A Meteorological Approach to Calculate Volcanic Cloud Parameters

Remote sensing has shown that ice is an important component of volcanic clouds. The mass of ice in a given volcanic cloud is determined by total water content (TWC), the mass of water from erupted magma, entrained tropospheric air, and vaporized surface water, and by cloud temperature. This presentation provides a theoretical approach to calculate volcanic cloud TWC, temperature and density from satellite observations of ash and SO2 masses, motivated by a need to better model volcanic cloud destabilization and sedimentation mechanisms. Using parcel theory, a recently emplaced volcanic cloud can be modeled as a closed-system homogeneous fluid parcel with 3 components: Dry air, ash, and magmatic water. Cloud thickness is estimated from trajectory modeling and area is measured using remote sensing, which are combined to give parcel volume. Mass of water entrained during plume rise is ignored, providing a minimum value for TWC (however, measured parcel dimensions after emplacement account for the volume of entrained air). Magmatic water mass is calculated from knowledge of typical gas ratios in source volcano emissions and satellite-based measurement of SO2 in the volcanic cloud of interest. Other volcanic gases are ignored in the calculation because concentrations are low and densities are relatively similar to atmospheric gases. Cloud density and temperature can then be approximated using the ideal gas law under the following assumptions: (1) The volcanic cloud is in hydrostatic equilibrium; (2) fine ash (1-25 μm) and magmatic water are not removed by sedimentation; (3) the volumetric fraction of magmatic water and volcanic ash is so small that displaced air is negligible in the parcel density determination.
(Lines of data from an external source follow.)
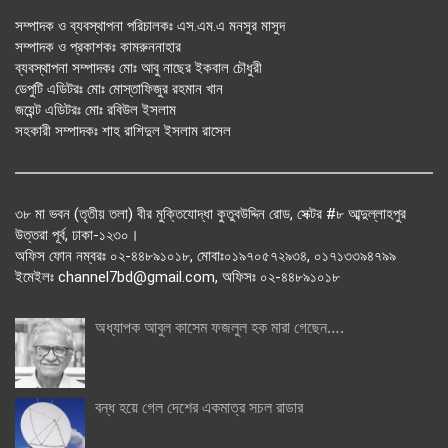
সম্পাদক ও ব্যবস্থাপনা পরিচালকঃ এস.এম.এ মনসুর মাসুদ
সম্পাদক ও প্রকাশকঃ কামরুননাহার
ব্যবস্থাপনা সম্পাদকঃ মোঃ আবু নাছের ইকবাল চৌধুরী
ডেপুটি এডিটরঃ মোঃ মোস্তাফিজুর রহমান খান
জয়েন্ট এডিটরঃ মোঃ রবিউল ইসলাম
সহকারী সম্পাদকঃ শাহ রাশিদুল ইসলাম রাসেল
৩৮ মা ভবন (তৃতীয় তলা) বীর মুক্তিযোদ্ধা কুতুবউদ্দিন রোড, সেক্টর #৮ আব্দুল্লাহপুর
উত্তরা পূর্ব, ঢাকা-১২৩০।
অফিস ফোন নম্বরঃ ০২-৪৪৮৯১০১৮, মোবাঃ০১৯৭০৫৭২৯৩৪, ০১৭১৩৩৯৪৭৯৯
ইমেইলঃ channel7bd@gmail.com, অফিসঃ ০২-৪৪৮৯১০১৮
অধ্যাপক আবুল কাসেম ফজলুল হক মারা গেছেন….
বন্ধ হয়ে গেল দেশের একমাত্র সচল রাডার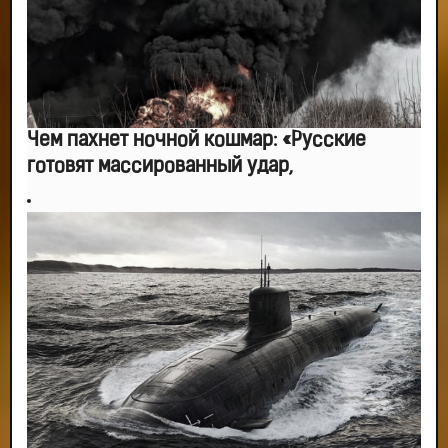
Чем пахнет ночной кошмар: «Русские
готовят массированный удар,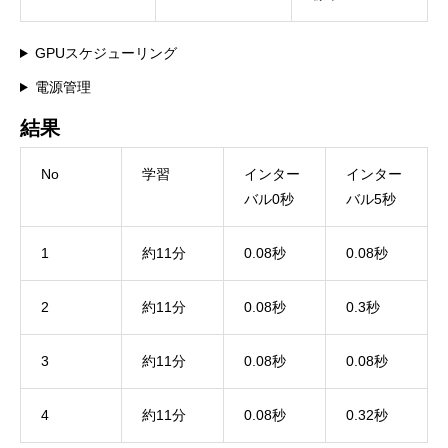
GPUスケジューリング
電源管理
結果
No
学習
インター
インター
バル0秒
バル5秒
1
約11分
0.08秒
0.08秒
2
約11分
0.08秒
0.3秒
3
約11分
0.08秒
0.08秒
4
約11分
0.08秒
0.32秒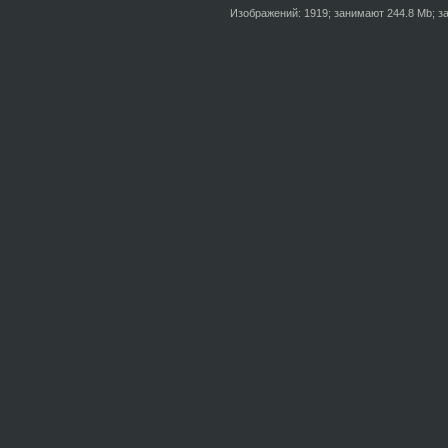
Изображений: 1919; занимают 244.8 Mb; за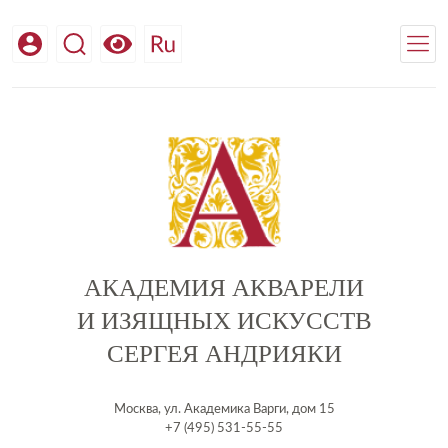
АКАДЕМИЯ АКВАРЕЛИ
И ИЗЯЩНЫХ ИСКУССТВ
СЕРГЕЯ АНДРИЯКИ
Москва, ул. Академика Варги, дом 15
+7 (495) 531-55-55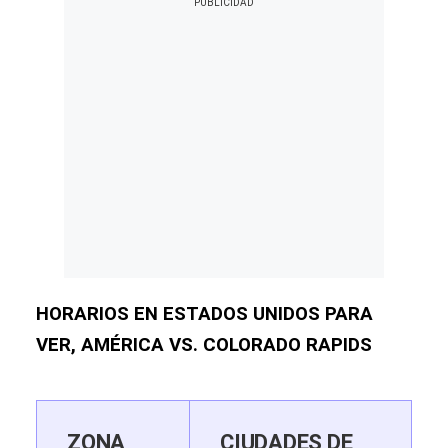
HORARIOS EN ESTADOS UNIDOS PARA
VER, AMÉRICA VS. COLORADO RAPIDS
ZONA
CIUDADES DE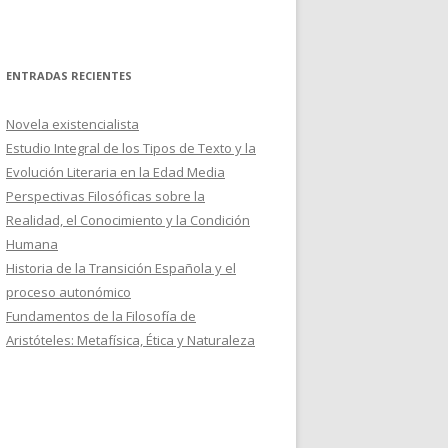
ENTRADAS RECIENTES
Novela existencialista
Estudio Integral de los Tipos de Texto y la
Evolución Literaria en la Edad Media
Perspectivas Filosóficas sobre la
Realidad, el Conocimiento y la Condición
Humana
Historia de la Transición Española y el
proceso autonómico
Fundamentos de la Filosofía de
Aristóteles: Metafísica, Ética y Naturaleza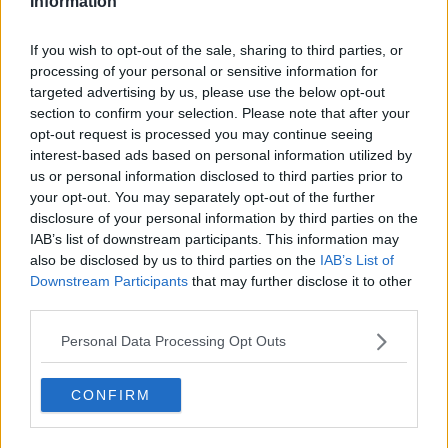
Information
Fine anno al ristorante
La festa di Capodanno
Natale 2024
If you wish to opt-out of the sale, sharing to third parties, or
Re e regnanti
processing of your personal or sensitive information for
A noi interessa il dito non la luna
targeted advertising by us, please use the below opt-out
Come rubare allo stato e vivere felici
section to confirm your selection. Please note that after your
Una performance
opt-out request is processed you may continue seeing
Il compagno
interest-based ads based on personal information utilized by
​Io (allo specchio)
us or personal information disclosed to third parties prior to
Tramonto
your opt-out. You may separately opt-out of the further
Passato, presente, futuro
disclosure of your personal information by third parties on the
La virtù del non fare
IAB’s list of downstream participants. This information may
Il giorno dei saldi
also be disclosed by us to third parties on the
IAB’s List of
L'ultimo post
Downstream Participants
that may further disclose it to other
Leggendo l'Eneide
third parties.
​(In)sicurezza stradale
Il decalogo del politico
Personal Data Processing Opt Outs
Un calcio alla finzione
Solitudine
Mercanti nel tempio
CONFIRM
Il disprezzo del mondo
Beneficenza
L'inganno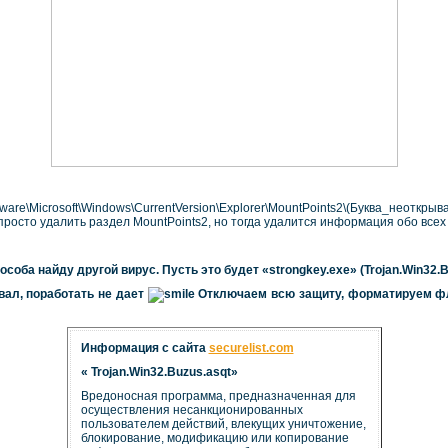
\Microsoft\Windows\CurrentVersion\Explorer\MountPoints2\(Буква_неоткрыв
просто удалить раздел MountPoints2, но тогда удалится информация обо всех
особа найду другой вирус. Пусть это будет «
strongkey
.
exe
» (Trojan.Win32.B
вал, поработать не дает
Отключаем всю защиту, форматируем фл
Информация с сайта
securelist.com
« Trojan.Win32.Buzus.asqt»
Вредоносная программа, предназначенная для
осуществления несанкционированных
пользователем действий, влекущих уничтожение,
блокирование, модификацию или копирование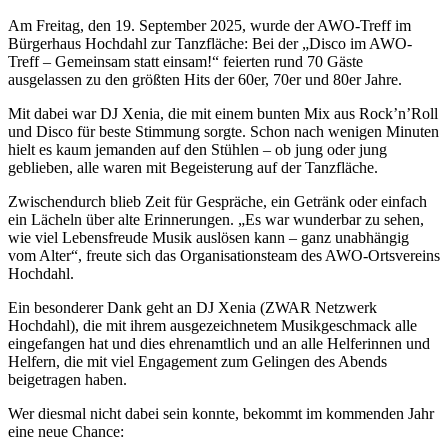
Am Freitag, den 19. September 2025, wurde der AWO-Treff im
Bürgerhaus Hochdahl zur Tanzfläche: Bei der „Disco im AWO-
Treff – Gemeinsam statt einsam!“ feierten rund 70 Gäste
ausgelassen zu den größten Hits der 60er, 70er und 80er Jahre.
Mit dabei war DJ Xenia, die mit einem bunten Mix aus Rock’n’Roll
und Disco für beste Stimmung sorgte. Schon nach wenigen Minuten
hielt es kaum jemanden auf den Stühlen – ob jung oder jung
geblieben, alle waren mit Begeisterung auf der Tanzfläche.
Zwischendurch blieb Zeit für Gespräche, ein Getränk oder einfach
ein Lächeln über alte Erinnerungen. „Es war wunderbar zu sehen,
wie viel Lebensfreude Musik auslösen kann – ganz unabhängig
vom Alter“, freute sich das Organisationsteam des AWO-Ortsvereins
Hochdahl.
Ein besonderer Dank geht an DJ Xenia (ZWAR Netzwerk
Hochdahl), die mit ihrem ausgezeichnetem Musikgeschmack alle
eingefangen hat und dies ehrenamtlich und an alle Helferinnen und
Helfern, die mit viel Engagement zum Gelingen des Abends
beigetragen haben.
Wer diesmal nicht dabei sein konnte, bekommt im kommenden Jahr
eine neue Chance: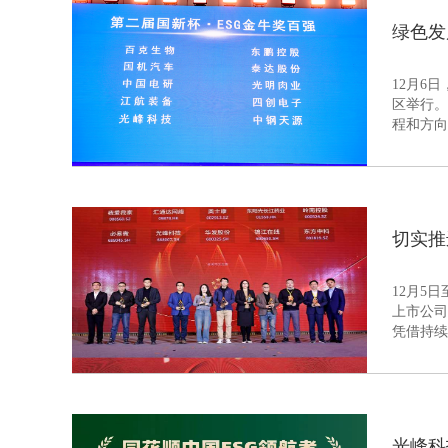
绿色发
12月6
区举行。
程和方向，为推
批上市企
大会给予
切实推
12月5
上市公司
凭借持续
为，科创
光峰科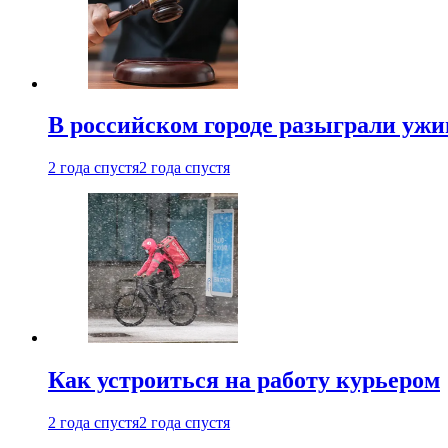
В российском городе разыграли ужи
2 года спустя
2 года спустя
Как устроиться на работу курьером
2 года спустя
2 года спустя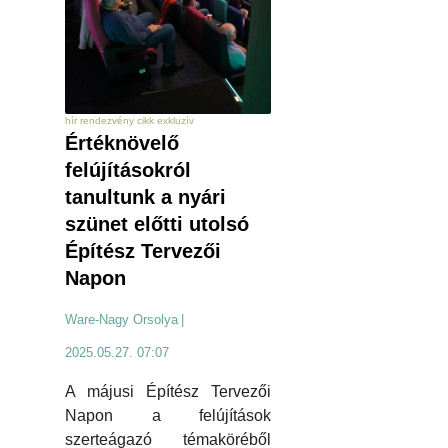
hír rendezvény cikk exkluzív
Értéknövelő
felújításokról
tanultunk a nyári
szünet előtti utolsó
Építész Tervezői
Napon
Ware-Nagy Orsolya
|
2025.05.27. 07:07
A májusi Építész Tervezői
Napon a felújítások
szerteágazó témaköréből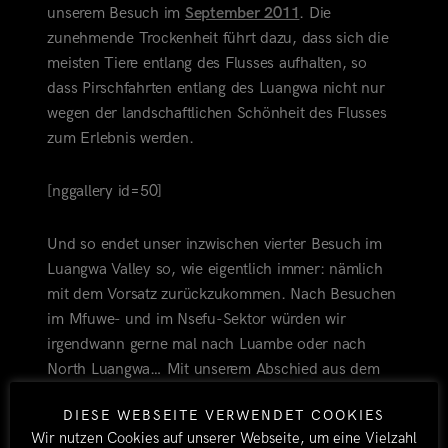
unserem Besuch im
September 2011
. Die
zunehmende Trockenheit führt dazu, dass sich die
meisten Tiere entlang des Flusses aufhalten, so
dass Pirschfahrten entlang des Luangwa nicht nur
wegen der landschaftlichen Schönheit des Flusses
zum Erlebnis werden.
[nggallery id=50]
Und so endet unser inzwischen vierter Besuch im
Luangwa Valley so, wie eigentlich immer: nämlich
mit dem Vorsatz zurückzukommen. Nach Besuchen
im Mfuwe- und im Nsefu-Sektor würden wir
irgendwann gerne mal nach Luambe oder nach
North Luangwa… Mit unserem Abschied aus dem
Luangwa Valley verabschieden wir uns auch aus
DIESE WEBSEITE VERWENDET COOKIES
Sambia, das für uns ein Land voller Widersprüche
Wir nutzen Cookies auf unserer Webseite, um eine Vielzahl
bleibt. Einerseits politisch stabil, andererseits mit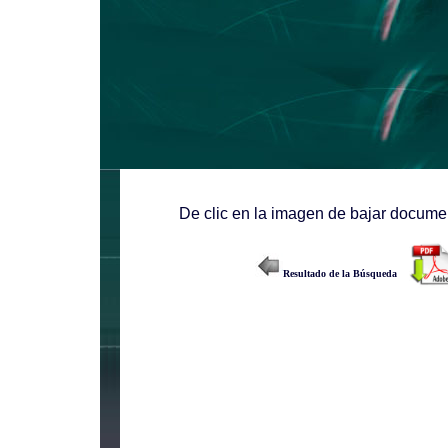
De clic en la imagen de bajar documen
Resultado de la Búsqueda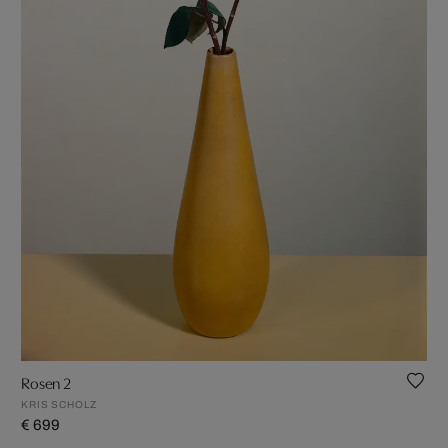
Rosen 2
KRIS SCHOLZ
€ 699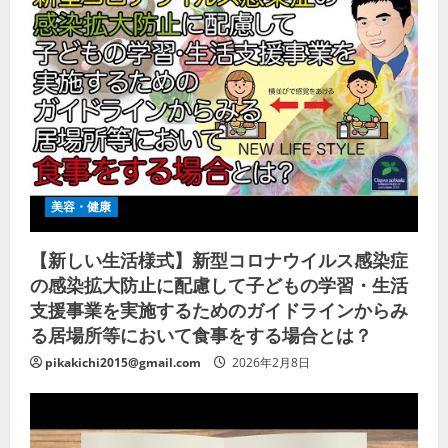
美容・健康
【新しい生活様式】新型コロナウイルス感染症
の感染拡大防止に配慮して子どもの学習・生活
支援事業を実施するためのガイドラインからみ
る居場所等において食事をする場合とは？
pikakichi2015@gmail.com
2026年2月8日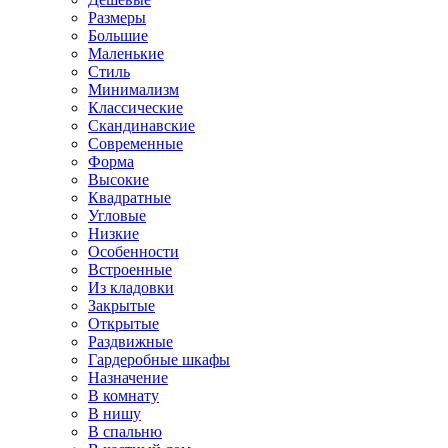
Размеры
Большие
Маленькие
Стиль
Минимализм
Классические
Скандинавские
Современные
Форма
Высокие
Квадратные
Угловые
Низкие
Особенности
Встроенные
Из кладовки
Закрытые
Открытые
Раздвижные
Гардеробные шкафы
Назначение
В комнату
В нишу
В спальню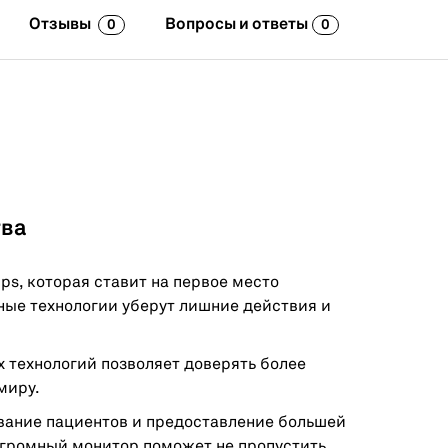
Отзывы
Вопросы и ответы
0
0
тва
ps, которая ставит на первое место
ные технологии уберут лишние действия и
 технологий позволяет доверять более
миру.
ование пациентов и предоставление большей
громный монитор поможет не пропустить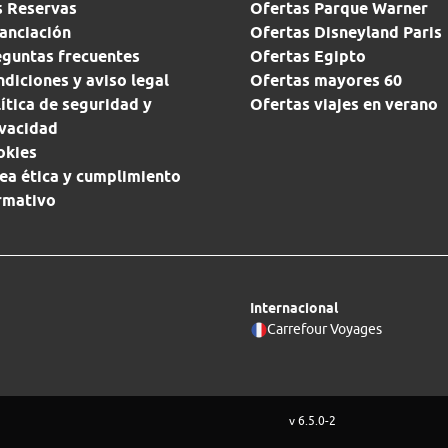
s Reservas
Ofertas Parque Warner
anciación
Ofertas Disneyland Paris
eguntas frecuentes
Ofertas Egipto
diciones y aviso legal
Ofertas mayores 60
ítica de seguridad y
Ofertas viajes en verano
ivacidad
okies
ea ética y cumplimiento
rmativo
Internacional
Carrefour Voyages
v 6.5.0-2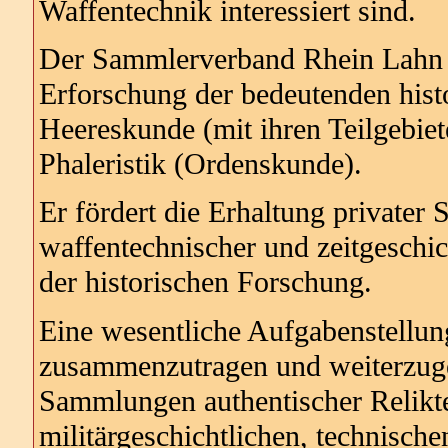
Waffentechnik interessiert sind.
Der Sammlerverband Rhein Lahn e.
Erforschung der bedeutenden hist
Heereskunde (mit ihren Teilgebi
Phaleristik (Ordenskunde).
Er fördert die Erhaltung privater
waffentechnischer und zeitgeschic
der historischen Forschung.
Eine wesentliche Aufgabenstellung
zusammenzutragen und weiterzuge
Sammlungen authentischer Relikte
militärgeschichtlichen, technische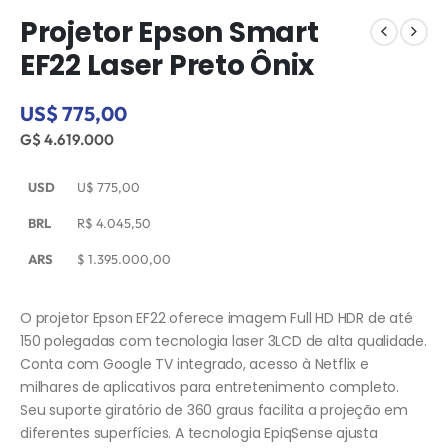
Projetor Epson Smart
EF22 Laser Preto Ônix
US$ 775,00
G$ 4.619.000
USD
U$
775,00
BRL
R$
4.045,50
ARS
$
1.395.000,00
O projetor Epson EF22 oferece imagem Full HD HDR de até
150 polegadas com tecnologia laser 3LCD de alta qualidade.
Conta com Google TV integrado, acesso à Netflix e
milhares de aplicativos para entretenimento completo.
Seu suporte giratório de 360 graus facilita a projeção em
diferentes superfícies. A tecnologia EpiqSense ajusta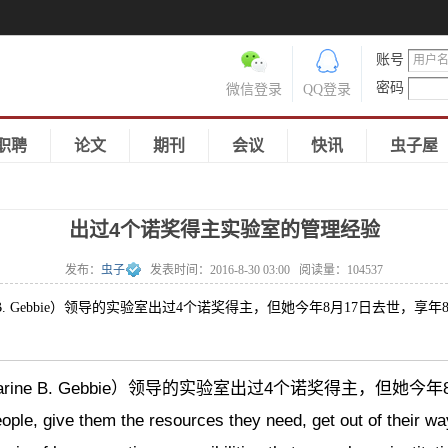
账号
密码
微信登录
QQ登录
职聘
论文
期刊
会议
快讯
虫子屋
出过4个诺奖得主实验室的管理经验
发布：
虫子
发表时间：
2016-8-30 03:00
阅读量：
104537
e B. Gebbie）领导的实验室出过4个诺奖得主，但她今年8月17日去世，享年84
ine B. Gebbie）领导的实验室出过4个诺奖得主，但她今
ve them the resources they need, get out of their way. Pa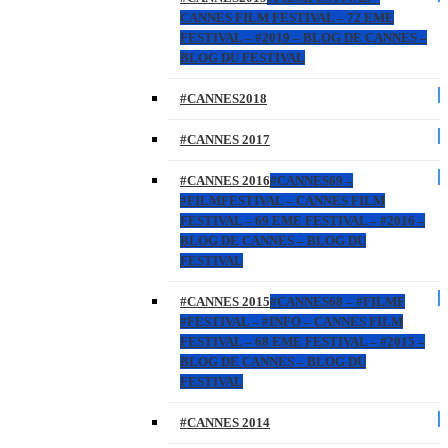
CANNES FILM FESTIVAL – 72 EME
FESTIVAL – #2019 – BLOG DE CANNES –
BLOG DU FESTIVAL
#CANNES2018
#CANNES 2017
#CANNES 2016
#CANNES69 –
#FILMFESTIVAL – CANNES FILM
FESTIVAL – 69 EME FESTIVAL – #2016 –
BLOG DE CANNES – BLOG DU
FESTIVAL
#CANNES 2015
#CANNES68 – #FILMF
#FESTIVAL – #INFO – CANNES FILM
FESTIVAL – 68 EME FESTIVAL – #2015 –
BLOG DE CANNES – BLOG DU
FESTIVAL
#CANNES 2014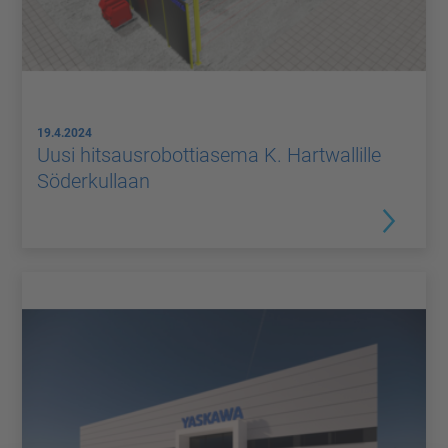
19.4.2024
Uusi hitsausrobottiasema K. Hartwallille
Söderkullaan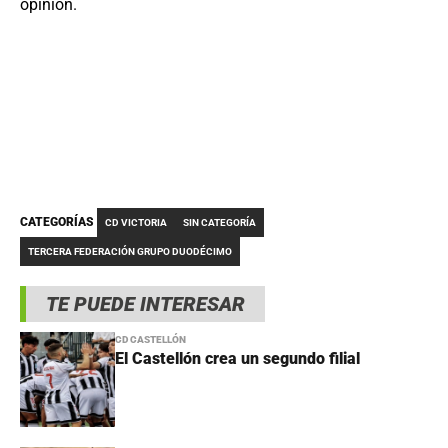
opinión.
CATEGORÍAS
CD VICTORIA
SIN CATEGORÍA
TERCERA FEDERACIÓN GRUPO DUODÉCIMO
TE PUEDE INTERESAR
CD CASTELLÓN
El Castellón crea un segundo filial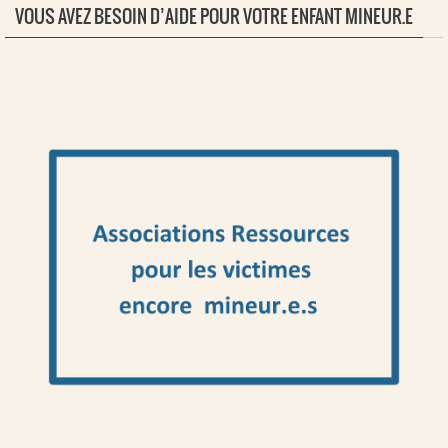
VOUS AVEZ BESOIN D’AIDE POUR VOTRE ENFANT MINEUR.E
Analysis of the 3.7 hr 17 September 1992 Spurr cloud (an ash-dominant cloud) shows that water was abundant with ~0.2 g/kg at -62°C and 191 hPa (compared to almost zero in ambient atmosphere). Cloud density and temperature was within 0.05% of the ambient atmosphere. Furthermore, almost all of the water existed as ice which then rapidly sublimated. The presence of abundant water in various phases must therefore, play an important role in volcanic cloud dynamics.